The deaths that have aroused suspicions include a man who was impaled on the spikes of an iron fence; a former Putin aide found in a Washington hotel room with blunt force injuries; and an ex-spy poisoned with radioactive tea.
British officials have not openly blamed the Russian government for the brazen assault on the Skripals in Salisbury. The father and daughter were found comatose on March 4 in the medieval city where Sergei Skripal had a home.
Author Joe Serio, who spent nearly 10 years with the anti-organized crime unit of Moscow’s police and wrote “Investigating the Russian Mafia,” said Britain is a popular destination for Russian émigrés because it’s “the gateway to the West, the seat of the language, the seat of the empire, the seat of major finance.”
None of that makes the country a perfect place to hide, though, Serio said.
“Russian leaders seem to go out of their way to get rid of anybody that seems to be in their way, someone who’s betrayed them, someone, who’s interrupting the money flow,” he said. “They just go wherever they have to go to get their guy.”
Yvette Cooper, chairwoman of the U.K. Parliament committee that reviews police and intelligence matters, said a string of unexplained deaths must be re-examined in light of what happened to Skripal and his daughter.
Cooper cited a 2017 BuzzFeed News investigation of 14 deaths that may have involved foul play. One was Scot Young’s. He worked with Putin’s critics before his body was found impaled on railings outside his London apartment in 2014. Police treated it as an apparent suicide, although the coroner said the evidence was inconclusive.
Of all the deaths that have set off alarms, the slow poisoning of former KGB agent Alexander Litvinenko’s life is the best documented. Litvinenko, who had defected to Britain and publicly criticized Putin, died in November 2006, three weeks after drinking tea containing the radioactive isotope polonium-210.
While he wasted away on a hospital bed, the ex-spy blamed Putin. A decade later, a laborious public inquiry concluded he had been killed by Russia’s security service, “probably” with Putin’s approval.
Less clear is the 2013 death of Boris Berezovsky, an affluent Russian businessman who moved to Britain in the early 2000s and became an outspoken critic of Putin’s policies.
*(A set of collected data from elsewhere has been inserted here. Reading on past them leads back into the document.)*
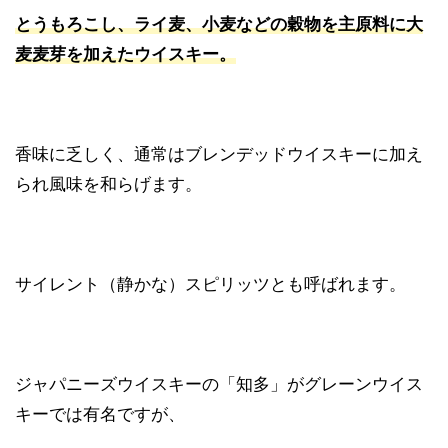
とうもろこし、ライ麦、小麦などの穀物を主原料に大
麦麦芽を加えたウイスキー。
香味に乏しく、通常はブレンデッドウイスキーに加え
られ風味を和らげます。
サイレント（静かな）スピリッツとも呼ばれます。
ジャパニーズウイスキーの「知多」がグレーンウイス
キーでは有名ですが、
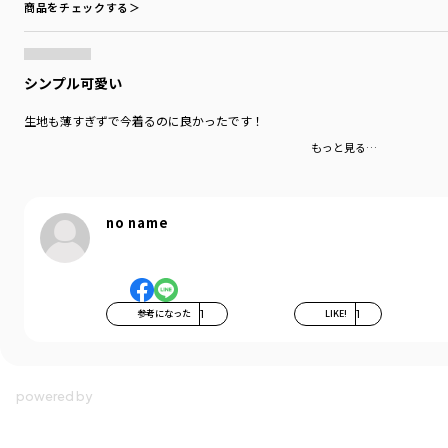
商品をチェックする＞
シンプル可愛い
生地も薄すぎずで今着るのに良かったです！
もっと見る…
no name
参考になった
1
LIKE!
1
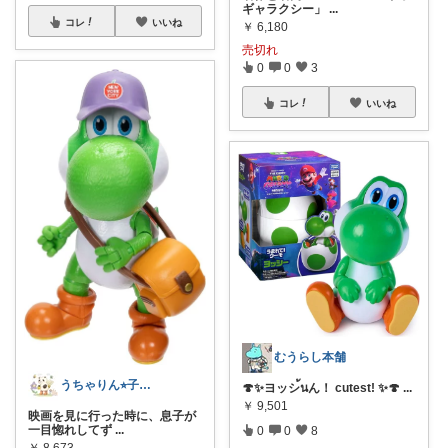
ギャラクシー」
...
コレ
いいね
￥
6,180
売切れ
0
0
3
コレ
いいね
むうらし本舗
うちゃりん⭐︎子育て・読書・おすすめ
🍄✨ヨッシ้นん！ cutest! ✨🍄
...
￥
9,501
映画を見に行った時に、息子が
一目惚れしてず
...
0
0
8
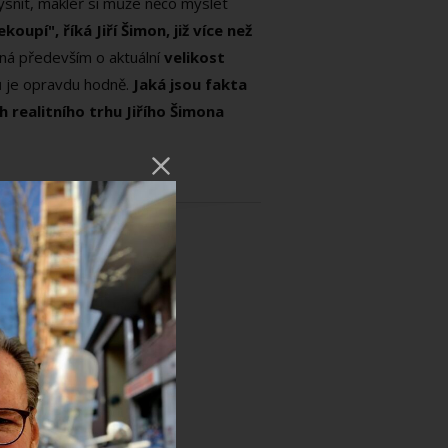
vysnít, makléř si může něco myslet
pí", říká Jiří Šimon, již více než
dná především o aktuální
velikost
ů je opravdu hodně.
Jaká jsou fakta
h realitního trhu Jiřího Šimona
litního trhu. S největší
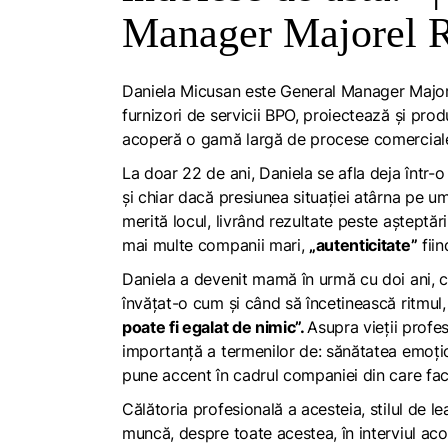
Manager Majorel 
Daniela Micusan este General Manager Majorel 
furnizori de servicii BPO, proiectează și produ
acoperă o gamă largă de procese comerciale p
La doar 22 de ani, Daniela se afla deja într
și chiar dacă presiunea situației atârna pe um
merită locul, livrând rezultate peste așteptăr
mai multe companii mari,
„autenticitate”
fiin
Daniela a devenit mamă în urmă cu doi ani, ce
învățat-o cum și când să încetinească ritmul, 
poate fi egalat de nimic”.
Asupra vieții prof
importanță a termenilor de: sănătatea emoțio
pune accent în cadrul companiei din care fac
Călătoria profesională a acesteia, stilul de lea
muncă, despre toate acestea, în interviul ac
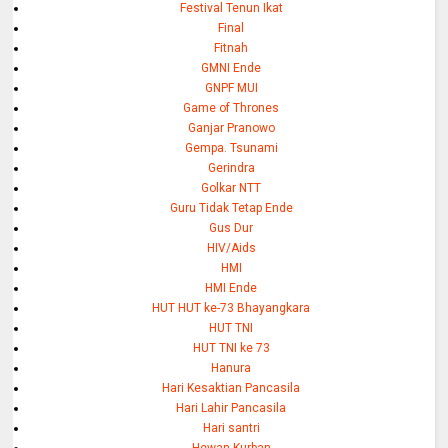
Festival Tenun Ikat
Final
Fitnah
GMNI Ende
GNPF MUI
Game of Thrones
Ganjar Pranowo
Gempa. Tsunami
Gerindra
Golkar NTT
Guru Tidak Tetap Ende
Gus Dur
HIV/Aids
HMI
HMI Ende
HUT HUT ke-73 Bhayangkara
HUT TNI
HUT TNI ke 73
Hanura
Hari Kesaktian Pancasila
Hari Lahir Pancasila
Hari santri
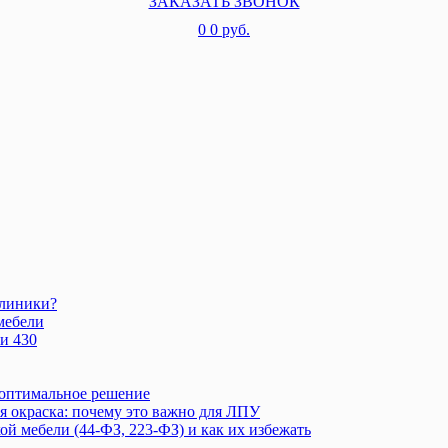
ЗАКАЗАТЬ ЗВОНОК
0
0 руб.
клиники?
мебели
и 430
 оптимальное решение
 окраска: почему это важно для ЛПУ
 мебели (44-ФЗ, 223-ФЗ) и как их избежать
Berezovsky was found dead on a bathroom floor at his home in southern England with a scarf around his neck. The coroner concluded it was impossible to establish whether the oligarch was killed or committed suicide.
Doubts also have surrounded the demise of Alexander Perepilichny, a businessman who testified against Russian officials accused of stealing $230 million from a London hedge fund. He died in 2012 while jogging near his rented home.
Two autopsies proved inconclusive. Colleagues think Perepilichny was poisoned with a difficult-to-detect plant. A coroner’s inquest is underway, but no cause of death has been established.
In Washington, the District of Columbia’s chief medical examiner concluded that accidental injuries received during days of heavy drinking killed former Putin aide Mikhail Lesin. Officials never explained how Lesin got the blunt force injuries to his head and body.
The military-backed investigation of the Skripal case has transformed Salisbury into a major crime scene. Forensics tents enclose key sites such as the grave of Skripal’s son, who died last year, while police in hazardous materials gear search for clues.
British Foreign Secretary Boris Johnson has vowed to punish Russia if forensic evidence proves Kremlin involvement. But such proof could be hard to come by, Robin Niblett, director of the Chatham House think tank, said.
“The Russians have been very good at covering their tracks,” he said. “And if you don’t have clear evidence, what’s the point of going into court?”
Meanwhile, a Russian state television anchorman has warned potential double agents they should expect a shortened lifespan in Britain.
“Alcoholism, drug addiction, stress and depression are inevitable professional illnesses of a traitor, resulting in heart attacks and even suicide,” anchorman Kirill Kleimenov said.